● **Stored records**:
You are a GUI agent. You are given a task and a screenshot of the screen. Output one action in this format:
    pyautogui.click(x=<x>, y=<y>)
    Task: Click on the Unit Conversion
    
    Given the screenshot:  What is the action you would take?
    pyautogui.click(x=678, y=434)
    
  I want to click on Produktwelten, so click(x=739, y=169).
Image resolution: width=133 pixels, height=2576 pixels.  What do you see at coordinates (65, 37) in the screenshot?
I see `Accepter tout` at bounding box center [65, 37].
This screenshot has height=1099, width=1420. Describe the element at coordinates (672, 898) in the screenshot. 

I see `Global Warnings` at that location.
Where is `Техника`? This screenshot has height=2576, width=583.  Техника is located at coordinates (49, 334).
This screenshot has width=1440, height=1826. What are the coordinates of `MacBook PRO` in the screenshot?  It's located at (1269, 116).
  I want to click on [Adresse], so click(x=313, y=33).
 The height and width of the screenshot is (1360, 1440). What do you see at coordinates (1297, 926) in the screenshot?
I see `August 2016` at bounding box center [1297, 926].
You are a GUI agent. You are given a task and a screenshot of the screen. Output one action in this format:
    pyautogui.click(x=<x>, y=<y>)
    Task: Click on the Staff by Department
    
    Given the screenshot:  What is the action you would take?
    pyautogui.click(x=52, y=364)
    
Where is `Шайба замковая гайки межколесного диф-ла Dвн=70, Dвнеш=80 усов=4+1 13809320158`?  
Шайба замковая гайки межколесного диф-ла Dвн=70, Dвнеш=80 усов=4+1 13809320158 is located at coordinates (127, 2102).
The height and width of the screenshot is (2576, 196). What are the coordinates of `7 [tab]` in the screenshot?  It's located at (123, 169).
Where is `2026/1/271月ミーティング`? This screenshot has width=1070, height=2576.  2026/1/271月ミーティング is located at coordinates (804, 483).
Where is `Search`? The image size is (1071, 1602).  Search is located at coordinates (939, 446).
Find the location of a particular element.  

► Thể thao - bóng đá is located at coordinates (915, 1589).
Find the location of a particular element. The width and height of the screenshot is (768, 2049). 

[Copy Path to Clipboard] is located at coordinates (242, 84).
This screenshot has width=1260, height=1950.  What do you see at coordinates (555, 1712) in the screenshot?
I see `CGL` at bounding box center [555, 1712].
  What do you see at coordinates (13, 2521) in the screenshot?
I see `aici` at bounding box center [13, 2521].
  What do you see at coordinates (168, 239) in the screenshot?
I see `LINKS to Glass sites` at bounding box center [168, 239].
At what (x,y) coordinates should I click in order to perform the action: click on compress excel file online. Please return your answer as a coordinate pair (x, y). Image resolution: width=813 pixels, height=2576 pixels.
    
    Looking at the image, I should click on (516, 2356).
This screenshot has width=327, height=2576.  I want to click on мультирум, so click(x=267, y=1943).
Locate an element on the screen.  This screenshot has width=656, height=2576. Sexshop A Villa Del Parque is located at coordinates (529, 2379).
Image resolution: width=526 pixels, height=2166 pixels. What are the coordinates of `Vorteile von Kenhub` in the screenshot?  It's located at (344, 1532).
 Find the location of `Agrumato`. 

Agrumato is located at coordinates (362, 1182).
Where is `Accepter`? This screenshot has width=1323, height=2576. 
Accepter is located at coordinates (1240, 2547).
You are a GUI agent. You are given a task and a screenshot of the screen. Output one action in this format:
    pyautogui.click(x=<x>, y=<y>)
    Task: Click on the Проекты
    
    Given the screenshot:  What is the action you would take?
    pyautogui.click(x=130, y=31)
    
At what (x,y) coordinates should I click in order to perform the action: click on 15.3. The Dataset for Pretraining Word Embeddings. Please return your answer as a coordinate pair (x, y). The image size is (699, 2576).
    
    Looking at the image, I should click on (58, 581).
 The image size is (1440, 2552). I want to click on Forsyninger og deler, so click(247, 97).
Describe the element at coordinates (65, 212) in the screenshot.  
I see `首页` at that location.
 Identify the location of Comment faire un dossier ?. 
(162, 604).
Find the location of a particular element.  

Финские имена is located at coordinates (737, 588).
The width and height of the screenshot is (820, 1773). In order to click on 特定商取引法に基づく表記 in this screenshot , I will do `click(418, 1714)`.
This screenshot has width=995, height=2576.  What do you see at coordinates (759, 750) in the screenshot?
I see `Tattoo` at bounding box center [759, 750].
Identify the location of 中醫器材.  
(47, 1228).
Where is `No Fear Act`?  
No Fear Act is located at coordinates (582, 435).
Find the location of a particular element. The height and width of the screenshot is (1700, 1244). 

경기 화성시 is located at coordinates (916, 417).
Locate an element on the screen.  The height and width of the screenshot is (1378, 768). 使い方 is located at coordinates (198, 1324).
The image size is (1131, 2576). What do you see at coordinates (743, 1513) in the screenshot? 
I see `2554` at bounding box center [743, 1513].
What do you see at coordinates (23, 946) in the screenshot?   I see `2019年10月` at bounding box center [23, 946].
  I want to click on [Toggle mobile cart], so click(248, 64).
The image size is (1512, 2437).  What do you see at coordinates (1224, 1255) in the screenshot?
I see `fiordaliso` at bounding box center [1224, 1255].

● **What you need to do**: Take the lines from the first line of the records through the line holding "Task: Click on the Staff by Department", both included, and please reproduce them exactly with nothing added.

● **Answer for this exercise**:
You are a GUI agent. You are given a task and a screenshot of the screen. Output one action in this format:
    pyautogui.click(x=<x>, y=<y>)
    Task: Click on the Unit Conversion
    
    Given the screenshot:  What is the action you would take?
    pyautogui.click(x=678, y=434)
    
  I want to click on Produktwelten, so click(x=739, y=169).
Image resolution: width=133 pixels, height=2576 pixels.  What do you see at coordinates (65, 37) in the screenshot?
I see `Accepter tout` at bounding box center [65, 37].
This screenshot has height=1099, width=1420. Describe the element at coordinates (672, 898) in the screenshot. 

I see `Global Warnings` at that location.
Where is `Техника`? This screenshot has height=2576, width=583.  Техника is located at coordinates (49, 334).
This screenshot has width=1440, height=1826. What are the coordinates of `MacBook PRO` in the screenshot?  It's located at (1269, 116).
  I want to click on [Adresse], so click(x=313, y=33).
 The height and width of the screenshot is (1360, 1440). What do you see at coordinates (1297, 926) in the screenshot?
I see `August 2016` at bounding box center [1297, 926].
You are a GUI agent. You are given a task and a screenshot of the screen. Output one action in this format:
    pyautogui.click(x=<x>, y=<y>)
    Task: Click on the Staff by Department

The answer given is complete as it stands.